Since the LG G6 surprised me in the last scene—very unpleasantly, at that—and looking at the photos I took with it, I was quickly reminded of all the fuss that surrounded the Pixel's camera last year. Shortly after Google's Android flagship launched in October of last year, people started complaining about the way its camera handled lens flares, and, well, let's just say that it was nothing compared to the G6.
That's why I decided now would be a good time to check out how each of the contenders handles lens flares. To do this, I had to find bright source of light—preferably numerous—and this one parking lot floodlight seemed to fit the bill perfectly.
The mighty lens flare
Flares appear when light direct light (for example, from the sun or a street light), hits the front of your lens.

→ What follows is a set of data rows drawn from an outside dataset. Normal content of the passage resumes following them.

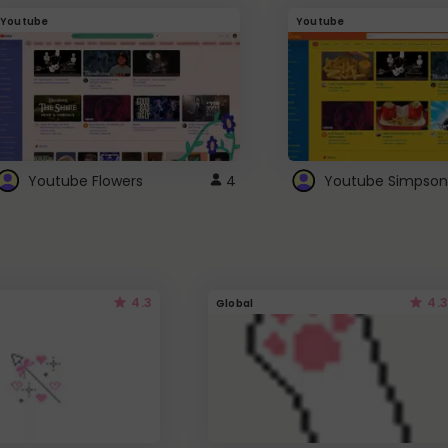
Youtube
Youtube
Youtube Flowers
4
Youtube Simpson
4.3
4.3
Global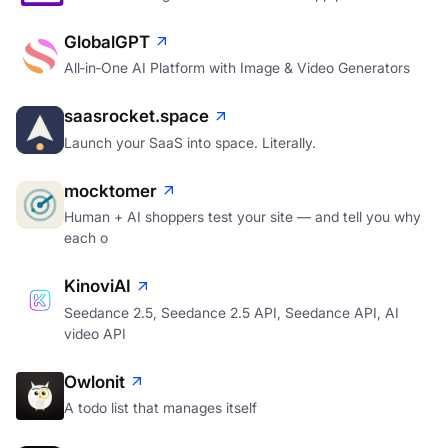
GlobalGPT
All‑in‑One AI Platform with Image & Video Generators
saasrocket.space
Launch your SaaS into space. Literally.
mocktomer
Human + AI shoppers test your site — and tell you why
each o
KinoviAI
Seedance 2.5, Seedance 2.5 API, Seedance API, AI
video API
Owlonit
A todo list that manages itself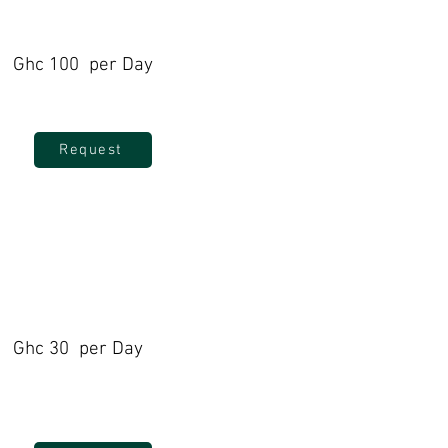
Ghc 100 per Day
Request
Ghc 30 per Day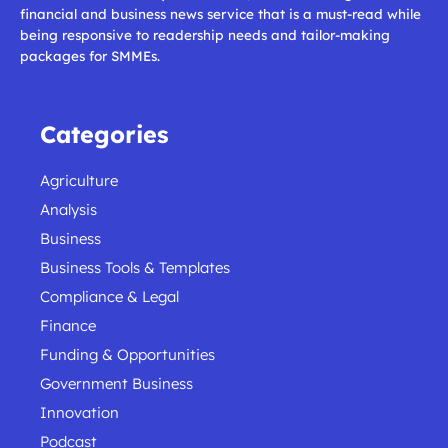
financial and business news service that is a must-read while
being responsive to readership needs and tailor-making
packages for SMMEs.
Categories
Agriculture
Analysis
Business
Business Tools & Templates
Compliance & Legal
Finance
Funding & Opportunities
Government Business
Innovation
Podcast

This can happen with any lens, but wide-angle lenses are in general more prone to flares, because they have a greater angle of view, and are more likely to catch a light light coming from the sides. And, since most phones are equipped with wide-angle cameras, flaring is one of the problems that you'll face when taking photos.
As you can see from the images above, lens flares are very pronounced in photos from the G6. Although cool-looking at times, they can be a great annoyance (as was the case in Scene 4). Flaring is a lot subtler on the S8 and the iPhone, although each one has its own unique look to it, and is more prominent on lights toward the edges of the frame. Lens flares on the Pixel are not that annoying, in my opinion, although I prefer the way the S8 and the iPhone handle bright sources of direct light. As you can see, the two topmost lights in the Pixel photo cause flares with something of a moire pattern to them, which is also accompanied by a subtler, circular flare toward the bottom of the frame.
Since you're more likely than not to take some pictures around town at night time, I thought it would be interesting to check out how the four cameras handled streetlights. But enough about lens flares!
Although all four cameras have their weaknesses and strong sides, and some did better than others in certain situations, one of them managed to deliver consistently better results across the board. And this is the Samsung Galaxy S8.